> Exercise goal
From the data below, report how many lines contain the word "page", giving the number and nothing else.
[Opening Data section]
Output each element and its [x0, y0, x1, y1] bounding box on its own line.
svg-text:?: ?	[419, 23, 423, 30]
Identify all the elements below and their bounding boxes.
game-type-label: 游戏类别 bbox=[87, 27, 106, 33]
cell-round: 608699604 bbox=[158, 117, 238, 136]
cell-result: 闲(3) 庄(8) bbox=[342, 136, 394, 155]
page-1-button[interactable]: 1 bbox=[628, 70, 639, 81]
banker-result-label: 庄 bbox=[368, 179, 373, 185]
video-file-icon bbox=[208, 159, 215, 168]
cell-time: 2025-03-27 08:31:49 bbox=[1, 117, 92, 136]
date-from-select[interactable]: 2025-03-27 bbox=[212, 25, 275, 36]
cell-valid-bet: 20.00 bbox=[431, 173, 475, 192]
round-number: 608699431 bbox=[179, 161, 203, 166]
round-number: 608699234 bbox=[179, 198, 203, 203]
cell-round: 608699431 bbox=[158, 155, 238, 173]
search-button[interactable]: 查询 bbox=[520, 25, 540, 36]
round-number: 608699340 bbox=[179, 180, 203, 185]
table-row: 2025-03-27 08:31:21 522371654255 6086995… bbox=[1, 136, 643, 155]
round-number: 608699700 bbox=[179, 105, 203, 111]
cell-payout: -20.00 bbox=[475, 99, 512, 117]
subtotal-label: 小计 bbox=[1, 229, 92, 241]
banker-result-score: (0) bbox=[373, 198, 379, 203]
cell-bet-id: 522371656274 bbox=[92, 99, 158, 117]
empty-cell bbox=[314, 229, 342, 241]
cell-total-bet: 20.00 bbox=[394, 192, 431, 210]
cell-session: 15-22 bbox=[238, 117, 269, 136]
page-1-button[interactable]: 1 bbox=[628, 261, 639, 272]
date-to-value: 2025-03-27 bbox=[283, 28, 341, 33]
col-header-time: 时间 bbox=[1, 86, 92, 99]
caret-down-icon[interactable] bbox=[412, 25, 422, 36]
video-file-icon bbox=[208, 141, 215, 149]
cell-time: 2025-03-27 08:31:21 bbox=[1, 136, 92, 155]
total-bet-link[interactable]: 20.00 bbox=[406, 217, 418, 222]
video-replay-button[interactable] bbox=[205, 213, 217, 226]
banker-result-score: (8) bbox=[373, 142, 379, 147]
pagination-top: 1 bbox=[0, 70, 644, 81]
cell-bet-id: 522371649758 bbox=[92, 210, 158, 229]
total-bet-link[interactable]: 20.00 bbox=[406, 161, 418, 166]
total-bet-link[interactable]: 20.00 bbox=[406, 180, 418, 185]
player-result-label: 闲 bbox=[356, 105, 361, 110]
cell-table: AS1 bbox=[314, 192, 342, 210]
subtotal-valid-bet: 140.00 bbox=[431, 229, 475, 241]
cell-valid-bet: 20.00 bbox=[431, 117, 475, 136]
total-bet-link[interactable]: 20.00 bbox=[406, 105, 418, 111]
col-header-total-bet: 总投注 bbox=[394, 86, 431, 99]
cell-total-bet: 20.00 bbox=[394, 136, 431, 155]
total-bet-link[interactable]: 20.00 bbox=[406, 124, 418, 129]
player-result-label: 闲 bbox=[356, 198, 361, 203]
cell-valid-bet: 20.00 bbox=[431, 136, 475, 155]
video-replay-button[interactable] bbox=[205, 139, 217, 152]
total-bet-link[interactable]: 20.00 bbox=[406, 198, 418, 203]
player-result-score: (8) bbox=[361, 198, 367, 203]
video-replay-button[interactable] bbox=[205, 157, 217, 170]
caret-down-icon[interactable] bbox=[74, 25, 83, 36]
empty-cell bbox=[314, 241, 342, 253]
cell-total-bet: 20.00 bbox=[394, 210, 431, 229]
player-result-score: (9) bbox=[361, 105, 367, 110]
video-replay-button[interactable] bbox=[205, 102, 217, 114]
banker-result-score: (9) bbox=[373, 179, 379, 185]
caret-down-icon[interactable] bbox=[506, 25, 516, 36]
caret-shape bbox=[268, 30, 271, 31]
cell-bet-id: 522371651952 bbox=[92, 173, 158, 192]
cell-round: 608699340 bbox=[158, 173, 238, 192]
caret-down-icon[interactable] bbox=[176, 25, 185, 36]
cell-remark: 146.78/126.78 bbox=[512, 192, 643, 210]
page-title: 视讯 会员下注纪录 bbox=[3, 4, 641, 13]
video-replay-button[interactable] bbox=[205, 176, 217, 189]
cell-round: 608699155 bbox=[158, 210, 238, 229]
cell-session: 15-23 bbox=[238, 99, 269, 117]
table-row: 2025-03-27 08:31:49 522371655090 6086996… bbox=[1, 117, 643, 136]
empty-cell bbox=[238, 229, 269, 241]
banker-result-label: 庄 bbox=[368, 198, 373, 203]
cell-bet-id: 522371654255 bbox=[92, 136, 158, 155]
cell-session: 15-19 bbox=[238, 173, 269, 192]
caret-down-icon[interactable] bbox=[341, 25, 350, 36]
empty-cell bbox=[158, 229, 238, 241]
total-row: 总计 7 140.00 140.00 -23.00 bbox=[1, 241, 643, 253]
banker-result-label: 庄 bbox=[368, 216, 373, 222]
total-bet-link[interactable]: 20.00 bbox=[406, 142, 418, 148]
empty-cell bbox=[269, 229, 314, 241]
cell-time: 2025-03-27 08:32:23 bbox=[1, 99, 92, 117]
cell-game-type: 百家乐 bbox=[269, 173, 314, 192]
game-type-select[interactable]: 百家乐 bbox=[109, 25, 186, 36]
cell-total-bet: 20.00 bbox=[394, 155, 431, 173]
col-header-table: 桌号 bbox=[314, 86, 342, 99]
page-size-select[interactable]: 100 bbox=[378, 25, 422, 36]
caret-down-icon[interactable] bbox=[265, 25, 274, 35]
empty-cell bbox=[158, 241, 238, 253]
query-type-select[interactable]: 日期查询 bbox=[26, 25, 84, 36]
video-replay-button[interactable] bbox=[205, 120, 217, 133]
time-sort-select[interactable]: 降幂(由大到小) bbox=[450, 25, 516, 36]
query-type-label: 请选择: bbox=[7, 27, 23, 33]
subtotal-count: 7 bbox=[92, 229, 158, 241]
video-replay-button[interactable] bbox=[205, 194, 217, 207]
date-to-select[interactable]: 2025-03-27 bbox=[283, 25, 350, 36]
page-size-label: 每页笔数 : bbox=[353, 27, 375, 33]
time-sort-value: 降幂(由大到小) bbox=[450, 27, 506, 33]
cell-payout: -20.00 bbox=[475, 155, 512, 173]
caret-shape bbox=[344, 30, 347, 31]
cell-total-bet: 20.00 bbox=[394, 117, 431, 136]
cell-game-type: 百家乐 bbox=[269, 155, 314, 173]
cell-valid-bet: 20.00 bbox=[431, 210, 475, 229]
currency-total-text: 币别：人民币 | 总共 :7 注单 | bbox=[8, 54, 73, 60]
[Closing Data section]
> Solution below
5